Naming the secret astronomer-tls with no substitutions is always recommended and a strict requirement when using a third-party ingress controller.

Step 9: (Optional) Configure a third-party ingress controller

If you use Astronomer Software's integrated ingress controller, you can skip this step.

Complete the full setup as described in Third-party Ingress-Controllers, which includes steps to configure ingress controllers in specific environment types. When you're done, return to this page and continue to the next step.

Step 10: Configure a private certificate authority

Skip this step if you don't use a private Certificate Authority (private CA) to sign the certificate used by your ingress-controller. Or, if you don't use a private CA for any of the following services that the Astronomer Software platform interacts with.

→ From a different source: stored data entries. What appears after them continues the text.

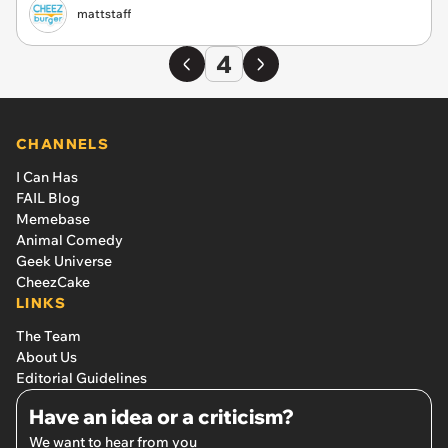
mattstaff
4
CHANNELS
I Can Has
FAIL Blog
Memebase
Animal Comedy
Geek Universe
CheezCake
LINKS
The Team
About Us
Editorial Guidelines
Have an idea or a criticism?
We want to hear from you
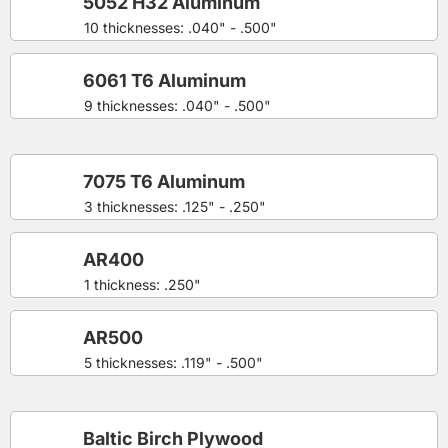
5052 H32 Aluminum
10 thicknesses: .040" - .500"
6061 T6 Aluminum
9 thicknesses: .040" - .500"
7075 T6 Aluminum
3 thicknesses: .125" - .250"
AR400
1 thickness: .250"
AR500
5 thicknesses: .119" - .500"
Baltic Birch Plywood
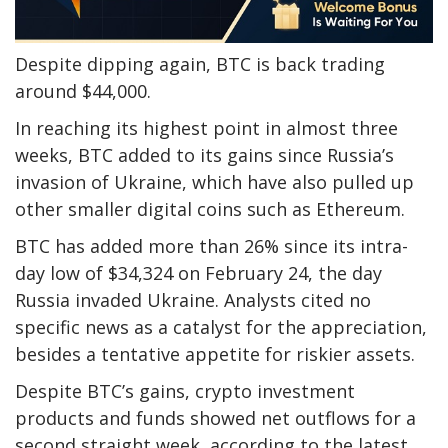
Despite dipping again, BTC is back trading
around $44,000.
In reaching its highest point in almost three
weeks, BTC added to its gains since Russia’s
invasion of Ukraine, which have also pulled up
other smaller digital coins such as Ethereum.
BTC has added more than 26% since its intra-
day low of $34,324 on February 24, the day
Russia invaded Ukraine. Analysts cited no
specific news as a catalyst for the appreciation,
besides a tentative appetite for riskier assets.
Despite BTC’s gains, crypto investment
products and funds showed net outflows for a
second straight week, according to the latest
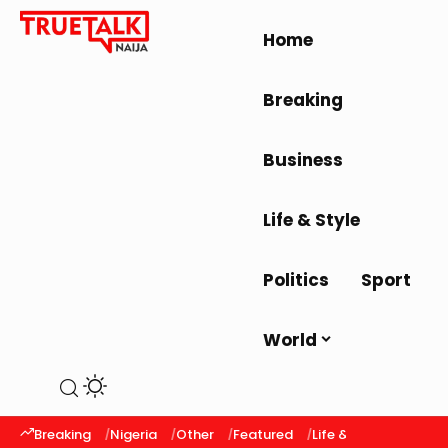
Home
Breaking
Business
Life & Style
Politics
Sport
World
Breaking
Nigeria
Other
Featured
Life & Style
Latest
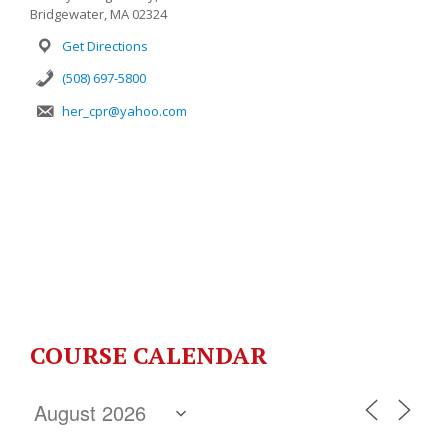
Bridgewater, MA 02324
Get Directions
(508) 697-5800
her_cpr@yahoo.com
COURSE CALENDAR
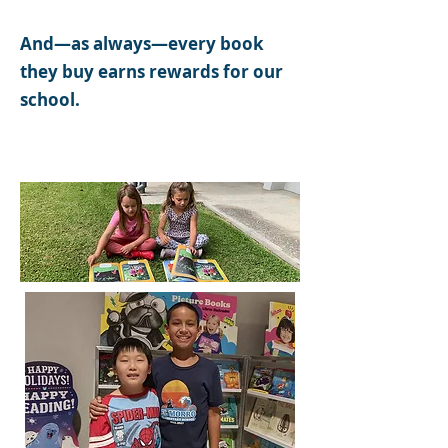
And—as always—every book
they buy earns rewards for our
school.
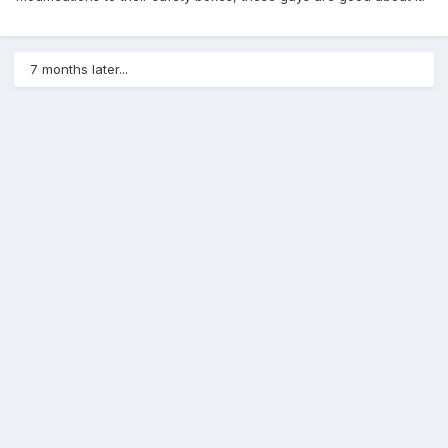
7 months later...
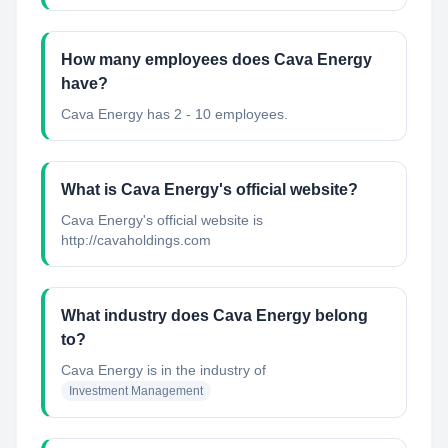
How many employees does Cava Energy
have?
Cava Energy has 2 - 10 employees.
What is Cava Energy's official website?
Cava Energy's official website is
http://cavaholdings.com
What industry does Cava Energy belong
to?
Cava Energy
is in the industry of
Investment Management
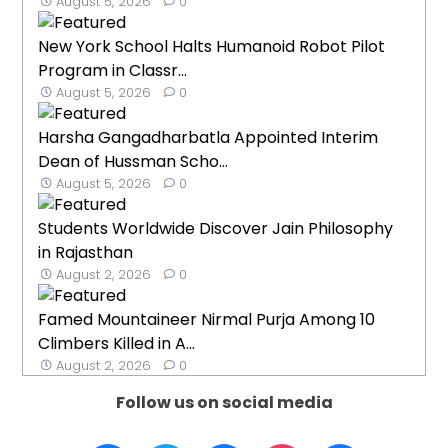
August 5, 2026
0
New York School Halts Humanoid Robot Pilot
Program in Classr...
August 5, 2026
0
Harsha Gangadharbatla Appointed Interim
Dean of Hussman Scho...
August 5, 2026
0
Students Worldwide Discover Jain Philosophy
in Rajasthan
August 2, 2026
0
Famed Mountaineer Nirmal Purja Among 10
Climbers Killed in A...
August 2, 2026
0
Follow us on social media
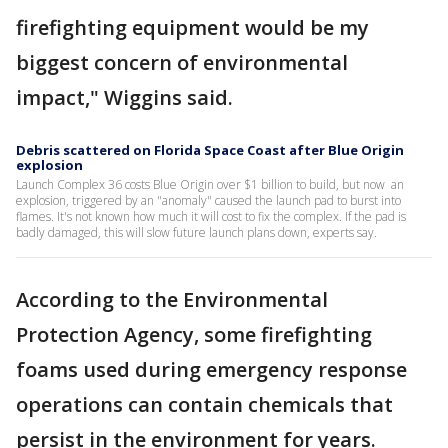
firefighting equipment would be my
biggest concern of environmental
impact," Wiggins said.
Debris scattered on Florida Space Coast after Blue Origin
explosion
Launch Complex 36 costs Blue Origin over $1 billion to build, but now an
explosion, triggered by an "anomaly" caused the launch pad to burst into
flames. It's not known how much it will cost to fix the complex. If the pad is
badly damaged, this will slow future launch plans down, experts say.
According to the Environmental
Protection Agency, some firefighting
foams used during emergency response
operations can contain chemicals that
persist in the environment for years.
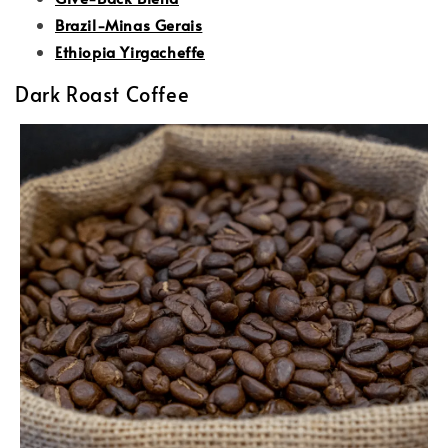
Brazil-Minas Gerais
Ethiopia Yirgacheffe
Dark Roast Coffee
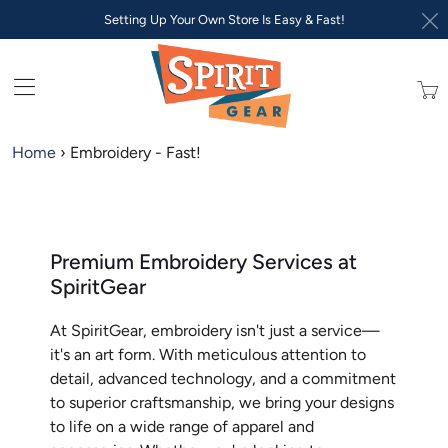
Setting Up Your Own Store Is Easy & Fast!
Trans
missi
en.lay
Home
›
Embroidery - Fast!
Premium Embroidery Services at
SpiritGear
At SpiritGear, embroidery isn't just a service—
it's an art form. With meticulous attention to
detail, advanced technology, and a commitment
to superior craftsmanship, we bring your designs
to life on a wide range of apparel and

Astronomer Software trusts public Certificate Authorities automatically.

Astronomer Software must be configured to trust any private Certificate Authorities issuing certificates for systems Astronomer Software interacts with, including but not limited-to:

  • ingress controller
  • email server, unless disabled
  • any container registries that Kubernetes pulls from
  • if using OAUTH, the OAUTH provider
  • if using external elasticsearch, any external elasticsearch instances
  • if using external prometheus, any external prometheus instances

Perform the procedure described in Configuring private CAs for each certificate authority used to sign TLS certificates.

info

Astro CLI users must also configure both their operating system and container solution, [Docker Desktop or Podman(#configure-desktop-container-solution-extra-cas), to trust the private certificate Authority that was used to create the certificate used by the Astronomer Software ingress controller and any third-party container registries.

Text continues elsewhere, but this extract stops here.